**YOUR OBJECTIVE:**
In the entries below, find the line with "Телескопически" and the line with "Trong Tiếng Anh, có". Return those two lines and all lines between them, exactly.

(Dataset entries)
##############################

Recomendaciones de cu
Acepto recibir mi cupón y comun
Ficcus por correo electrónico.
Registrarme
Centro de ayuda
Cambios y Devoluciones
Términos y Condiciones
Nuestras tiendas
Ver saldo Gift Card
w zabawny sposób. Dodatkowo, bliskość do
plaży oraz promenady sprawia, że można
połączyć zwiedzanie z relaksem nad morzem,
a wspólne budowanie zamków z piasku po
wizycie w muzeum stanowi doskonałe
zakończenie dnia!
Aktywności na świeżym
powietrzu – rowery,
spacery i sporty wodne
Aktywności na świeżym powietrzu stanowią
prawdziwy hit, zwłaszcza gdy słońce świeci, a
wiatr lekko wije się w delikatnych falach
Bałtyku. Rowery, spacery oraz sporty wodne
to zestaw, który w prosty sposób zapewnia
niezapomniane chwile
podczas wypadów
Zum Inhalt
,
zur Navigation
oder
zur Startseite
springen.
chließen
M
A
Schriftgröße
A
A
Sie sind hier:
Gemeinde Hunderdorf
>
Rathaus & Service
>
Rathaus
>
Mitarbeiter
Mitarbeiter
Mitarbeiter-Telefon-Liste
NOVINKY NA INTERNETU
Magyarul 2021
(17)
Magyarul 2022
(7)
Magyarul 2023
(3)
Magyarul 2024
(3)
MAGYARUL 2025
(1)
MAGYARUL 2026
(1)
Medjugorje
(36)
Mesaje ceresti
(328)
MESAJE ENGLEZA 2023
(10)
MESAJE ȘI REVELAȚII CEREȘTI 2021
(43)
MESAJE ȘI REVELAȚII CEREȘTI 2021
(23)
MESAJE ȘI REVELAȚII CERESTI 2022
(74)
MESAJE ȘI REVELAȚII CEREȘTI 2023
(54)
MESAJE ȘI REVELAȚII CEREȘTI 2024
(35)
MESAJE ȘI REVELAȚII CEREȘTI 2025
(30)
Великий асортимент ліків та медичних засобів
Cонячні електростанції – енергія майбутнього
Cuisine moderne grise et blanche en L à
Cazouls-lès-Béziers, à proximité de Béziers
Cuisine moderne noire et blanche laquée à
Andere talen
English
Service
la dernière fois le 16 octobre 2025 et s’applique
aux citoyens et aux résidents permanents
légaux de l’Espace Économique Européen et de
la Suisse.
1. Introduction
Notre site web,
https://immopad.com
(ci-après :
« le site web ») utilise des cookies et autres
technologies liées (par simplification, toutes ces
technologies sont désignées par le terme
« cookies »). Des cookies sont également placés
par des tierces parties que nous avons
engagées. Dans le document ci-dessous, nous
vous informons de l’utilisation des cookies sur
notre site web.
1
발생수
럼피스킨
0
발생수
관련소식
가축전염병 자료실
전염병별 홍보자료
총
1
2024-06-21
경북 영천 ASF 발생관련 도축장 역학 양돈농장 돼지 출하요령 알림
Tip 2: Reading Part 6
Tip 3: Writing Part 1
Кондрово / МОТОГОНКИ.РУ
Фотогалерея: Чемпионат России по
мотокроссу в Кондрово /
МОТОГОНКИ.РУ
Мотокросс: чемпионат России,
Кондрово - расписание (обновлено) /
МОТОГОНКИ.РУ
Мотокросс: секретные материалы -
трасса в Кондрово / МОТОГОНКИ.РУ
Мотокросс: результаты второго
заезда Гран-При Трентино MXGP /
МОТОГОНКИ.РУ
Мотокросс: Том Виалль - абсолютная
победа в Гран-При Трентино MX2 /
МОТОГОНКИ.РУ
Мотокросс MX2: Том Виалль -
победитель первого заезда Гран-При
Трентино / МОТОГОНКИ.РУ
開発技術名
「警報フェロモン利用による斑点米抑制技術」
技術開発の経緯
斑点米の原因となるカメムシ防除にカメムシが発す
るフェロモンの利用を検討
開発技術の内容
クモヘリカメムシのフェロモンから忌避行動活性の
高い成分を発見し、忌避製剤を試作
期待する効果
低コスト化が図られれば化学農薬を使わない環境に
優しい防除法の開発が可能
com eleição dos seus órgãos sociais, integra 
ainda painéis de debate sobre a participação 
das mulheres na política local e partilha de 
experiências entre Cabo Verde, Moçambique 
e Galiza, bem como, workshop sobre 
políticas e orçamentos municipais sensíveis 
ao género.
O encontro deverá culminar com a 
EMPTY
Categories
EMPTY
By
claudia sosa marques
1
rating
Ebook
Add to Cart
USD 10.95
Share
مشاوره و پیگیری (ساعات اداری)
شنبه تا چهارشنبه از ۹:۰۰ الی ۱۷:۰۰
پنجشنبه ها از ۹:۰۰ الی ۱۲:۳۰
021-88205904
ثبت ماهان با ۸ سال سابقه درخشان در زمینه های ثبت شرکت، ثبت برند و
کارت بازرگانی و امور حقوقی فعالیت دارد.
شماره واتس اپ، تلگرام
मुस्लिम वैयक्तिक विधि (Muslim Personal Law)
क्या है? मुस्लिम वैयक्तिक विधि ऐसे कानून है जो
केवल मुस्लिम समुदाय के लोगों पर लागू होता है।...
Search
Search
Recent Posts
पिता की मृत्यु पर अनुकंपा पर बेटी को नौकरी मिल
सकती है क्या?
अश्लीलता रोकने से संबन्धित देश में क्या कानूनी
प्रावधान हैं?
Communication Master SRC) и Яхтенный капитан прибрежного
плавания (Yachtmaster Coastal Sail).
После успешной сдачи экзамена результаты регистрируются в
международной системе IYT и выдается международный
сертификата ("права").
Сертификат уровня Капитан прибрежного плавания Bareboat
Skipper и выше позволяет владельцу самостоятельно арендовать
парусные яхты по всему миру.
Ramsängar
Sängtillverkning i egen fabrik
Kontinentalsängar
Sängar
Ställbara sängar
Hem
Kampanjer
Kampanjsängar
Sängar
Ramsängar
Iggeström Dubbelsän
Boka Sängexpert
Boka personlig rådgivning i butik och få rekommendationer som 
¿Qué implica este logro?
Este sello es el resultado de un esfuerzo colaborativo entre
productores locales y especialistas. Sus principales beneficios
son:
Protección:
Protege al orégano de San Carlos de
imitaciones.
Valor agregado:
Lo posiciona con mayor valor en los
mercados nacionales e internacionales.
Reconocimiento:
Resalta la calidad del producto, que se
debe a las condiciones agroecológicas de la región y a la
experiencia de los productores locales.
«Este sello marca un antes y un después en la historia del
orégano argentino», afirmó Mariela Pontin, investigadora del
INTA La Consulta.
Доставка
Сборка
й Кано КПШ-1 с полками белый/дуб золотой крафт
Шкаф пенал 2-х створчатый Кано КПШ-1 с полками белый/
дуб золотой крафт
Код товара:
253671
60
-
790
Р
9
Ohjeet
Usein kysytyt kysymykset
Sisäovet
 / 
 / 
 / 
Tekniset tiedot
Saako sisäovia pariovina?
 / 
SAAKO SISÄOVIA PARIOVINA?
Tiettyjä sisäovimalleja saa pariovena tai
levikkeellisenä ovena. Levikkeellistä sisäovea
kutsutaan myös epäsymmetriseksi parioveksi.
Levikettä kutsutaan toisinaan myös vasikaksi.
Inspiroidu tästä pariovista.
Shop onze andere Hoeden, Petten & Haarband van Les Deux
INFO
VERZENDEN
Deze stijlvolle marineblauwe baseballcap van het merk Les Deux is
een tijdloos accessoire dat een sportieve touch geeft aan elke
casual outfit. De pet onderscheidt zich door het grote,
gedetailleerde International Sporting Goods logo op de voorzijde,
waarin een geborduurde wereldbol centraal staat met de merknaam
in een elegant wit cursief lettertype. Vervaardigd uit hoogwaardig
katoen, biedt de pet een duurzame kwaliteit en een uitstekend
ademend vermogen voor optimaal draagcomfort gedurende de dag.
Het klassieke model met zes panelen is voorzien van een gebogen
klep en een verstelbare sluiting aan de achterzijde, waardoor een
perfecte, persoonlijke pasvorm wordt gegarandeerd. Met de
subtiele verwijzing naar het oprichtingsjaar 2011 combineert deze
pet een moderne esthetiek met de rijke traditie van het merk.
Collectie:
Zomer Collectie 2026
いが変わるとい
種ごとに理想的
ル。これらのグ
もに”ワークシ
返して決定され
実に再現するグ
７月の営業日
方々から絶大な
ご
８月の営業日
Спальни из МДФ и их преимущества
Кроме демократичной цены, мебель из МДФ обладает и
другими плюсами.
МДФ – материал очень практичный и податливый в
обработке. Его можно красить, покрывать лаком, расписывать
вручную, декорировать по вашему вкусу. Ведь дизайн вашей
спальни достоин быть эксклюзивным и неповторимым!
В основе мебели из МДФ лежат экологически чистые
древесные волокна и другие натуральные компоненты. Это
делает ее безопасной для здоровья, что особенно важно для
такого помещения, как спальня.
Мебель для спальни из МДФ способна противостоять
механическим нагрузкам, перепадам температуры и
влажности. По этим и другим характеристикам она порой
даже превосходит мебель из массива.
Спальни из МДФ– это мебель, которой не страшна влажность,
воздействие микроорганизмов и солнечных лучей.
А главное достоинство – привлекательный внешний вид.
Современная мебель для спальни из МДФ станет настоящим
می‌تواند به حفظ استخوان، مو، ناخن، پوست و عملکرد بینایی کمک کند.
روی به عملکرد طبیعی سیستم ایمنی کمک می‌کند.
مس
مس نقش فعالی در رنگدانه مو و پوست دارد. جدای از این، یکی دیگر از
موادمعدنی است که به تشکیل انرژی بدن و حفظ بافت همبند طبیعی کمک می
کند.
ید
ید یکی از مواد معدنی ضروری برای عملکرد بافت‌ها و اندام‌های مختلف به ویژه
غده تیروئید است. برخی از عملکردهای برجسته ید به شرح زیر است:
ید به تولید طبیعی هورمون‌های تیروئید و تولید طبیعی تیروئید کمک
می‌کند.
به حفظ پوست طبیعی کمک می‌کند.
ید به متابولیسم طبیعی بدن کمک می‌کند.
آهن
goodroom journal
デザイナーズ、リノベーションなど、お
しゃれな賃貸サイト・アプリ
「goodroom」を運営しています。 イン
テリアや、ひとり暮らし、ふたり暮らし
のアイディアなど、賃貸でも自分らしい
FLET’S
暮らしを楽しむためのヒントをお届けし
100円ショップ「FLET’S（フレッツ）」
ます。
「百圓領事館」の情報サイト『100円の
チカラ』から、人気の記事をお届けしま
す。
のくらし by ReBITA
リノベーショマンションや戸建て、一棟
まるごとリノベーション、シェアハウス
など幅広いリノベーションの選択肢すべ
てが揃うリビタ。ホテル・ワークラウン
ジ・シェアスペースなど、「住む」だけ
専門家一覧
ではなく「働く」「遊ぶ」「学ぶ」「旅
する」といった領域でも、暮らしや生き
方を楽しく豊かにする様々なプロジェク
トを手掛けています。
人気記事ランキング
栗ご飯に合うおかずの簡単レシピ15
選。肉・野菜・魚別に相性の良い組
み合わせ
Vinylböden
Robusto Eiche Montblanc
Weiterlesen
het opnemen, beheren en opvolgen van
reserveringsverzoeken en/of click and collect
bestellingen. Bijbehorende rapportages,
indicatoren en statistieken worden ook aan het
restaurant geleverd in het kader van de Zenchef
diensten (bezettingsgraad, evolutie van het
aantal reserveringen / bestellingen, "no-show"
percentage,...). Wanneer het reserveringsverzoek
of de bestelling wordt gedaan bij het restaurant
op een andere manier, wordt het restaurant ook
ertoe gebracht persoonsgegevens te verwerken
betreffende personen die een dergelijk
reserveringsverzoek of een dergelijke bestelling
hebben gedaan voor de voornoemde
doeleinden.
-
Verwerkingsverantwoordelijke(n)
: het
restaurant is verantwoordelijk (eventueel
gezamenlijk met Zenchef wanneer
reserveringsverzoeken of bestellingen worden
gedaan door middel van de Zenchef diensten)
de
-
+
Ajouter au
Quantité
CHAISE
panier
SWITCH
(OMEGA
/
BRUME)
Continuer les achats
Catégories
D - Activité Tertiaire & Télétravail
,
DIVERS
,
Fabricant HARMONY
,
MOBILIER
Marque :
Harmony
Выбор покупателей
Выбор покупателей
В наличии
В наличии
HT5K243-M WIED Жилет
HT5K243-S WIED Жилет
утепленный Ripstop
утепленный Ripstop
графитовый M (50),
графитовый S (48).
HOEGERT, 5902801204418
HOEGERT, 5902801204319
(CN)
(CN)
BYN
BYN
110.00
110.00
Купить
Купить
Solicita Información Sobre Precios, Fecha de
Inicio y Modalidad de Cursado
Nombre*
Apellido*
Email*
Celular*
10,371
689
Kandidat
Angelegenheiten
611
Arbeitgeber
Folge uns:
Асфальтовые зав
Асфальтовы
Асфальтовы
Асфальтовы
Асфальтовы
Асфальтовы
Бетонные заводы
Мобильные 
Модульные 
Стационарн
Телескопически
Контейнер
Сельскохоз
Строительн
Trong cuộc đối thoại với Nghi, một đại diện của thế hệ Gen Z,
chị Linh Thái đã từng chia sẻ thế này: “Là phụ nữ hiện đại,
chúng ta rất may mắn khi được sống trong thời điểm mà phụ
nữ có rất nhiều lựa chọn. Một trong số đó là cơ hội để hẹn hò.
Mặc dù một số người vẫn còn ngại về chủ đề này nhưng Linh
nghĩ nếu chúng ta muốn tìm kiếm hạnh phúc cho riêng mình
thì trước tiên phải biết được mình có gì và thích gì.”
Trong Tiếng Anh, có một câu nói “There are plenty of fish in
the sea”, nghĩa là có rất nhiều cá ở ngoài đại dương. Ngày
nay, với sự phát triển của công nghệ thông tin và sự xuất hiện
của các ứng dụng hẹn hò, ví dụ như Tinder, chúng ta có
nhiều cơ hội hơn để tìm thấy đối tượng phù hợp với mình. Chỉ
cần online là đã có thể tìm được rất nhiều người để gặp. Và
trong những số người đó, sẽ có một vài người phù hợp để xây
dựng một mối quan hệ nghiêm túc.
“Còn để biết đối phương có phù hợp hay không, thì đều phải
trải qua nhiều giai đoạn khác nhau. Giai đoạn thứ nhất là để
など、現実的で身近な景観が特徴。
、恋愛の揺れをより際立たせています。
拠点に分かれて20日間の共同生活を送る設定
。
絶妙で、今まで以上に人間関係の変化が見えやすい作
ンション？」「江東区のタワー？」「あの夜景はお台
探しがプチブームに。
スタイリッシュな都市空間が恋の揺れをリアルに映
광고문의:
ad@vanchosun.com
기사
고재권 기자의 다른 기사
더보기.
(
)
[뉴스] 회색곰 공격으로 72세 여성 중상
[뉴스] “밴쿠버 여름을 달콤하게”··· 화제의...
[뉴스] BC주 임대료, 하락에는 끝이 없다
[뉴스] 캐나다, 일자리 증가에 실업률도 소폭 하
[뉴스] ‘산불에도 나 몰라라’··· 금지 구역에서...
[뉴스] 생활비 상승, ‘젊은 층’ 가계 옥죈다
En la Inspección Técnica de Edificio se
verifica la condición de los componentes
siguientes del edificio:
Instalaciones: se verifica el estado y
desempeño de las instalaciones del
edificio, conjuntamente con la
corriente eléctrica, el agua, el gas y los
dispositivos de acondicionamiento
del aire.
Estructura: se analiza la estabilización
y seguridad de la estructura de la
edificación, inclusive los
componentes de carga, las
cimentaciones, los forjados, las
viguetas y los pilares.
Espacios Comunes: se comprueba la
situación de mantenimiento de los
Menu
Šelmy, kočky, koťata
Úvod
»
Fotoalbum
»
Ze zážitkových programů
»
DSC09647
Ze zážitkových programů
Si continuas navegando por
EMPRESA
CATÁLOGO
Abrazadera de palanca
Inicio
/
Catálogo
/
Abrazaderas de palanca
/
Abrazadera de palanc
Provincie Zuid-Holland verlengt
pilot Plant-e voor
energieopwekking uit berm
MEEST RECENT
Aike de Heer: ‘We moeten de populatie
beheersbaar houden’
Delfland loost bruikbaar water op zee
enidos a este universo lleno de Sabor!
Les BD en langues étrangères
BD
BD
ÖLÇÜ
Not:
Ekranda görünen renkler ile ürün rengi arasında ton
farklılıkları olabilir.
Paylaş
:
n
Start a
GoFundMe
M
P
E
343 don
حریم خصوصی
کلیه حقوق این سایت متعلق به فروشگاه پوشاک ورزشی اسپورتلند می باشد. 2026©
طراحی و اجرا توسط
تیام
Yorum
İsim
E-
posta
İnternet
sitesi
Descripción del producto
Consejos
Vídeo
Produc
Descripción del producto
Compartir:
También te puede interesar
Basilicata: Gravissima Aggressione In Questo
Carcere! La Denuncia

##############################

**RESPONSE BOX:**
Телескопически
Контейнер
Сельскохоз
Строительн
Trong cuộc đối thoại với Nghi, một đại diện của thế hệ Gen Z,
chị Linh Thái đã từng chia sẻ thế này: “Là phụ nữ hiện đại,
chúng ta rất may mắn khi được sống trong thời điểm mà phụ
nữ có rất nhiều lựa chọn. Một trong số đó là cơ hội để hẹn hò.
Mặc dù một số người vẫn còn ngại về chủ đề này nhưng Linh
nghĩ nếu chúng ta muốn tìm kiếm hạnh phúc cho riêng mình
thì trước tiên phải biết được mình có gì và thích gì.”
Trong Tiếng Anh, có một câu nói “There are plenty of fish in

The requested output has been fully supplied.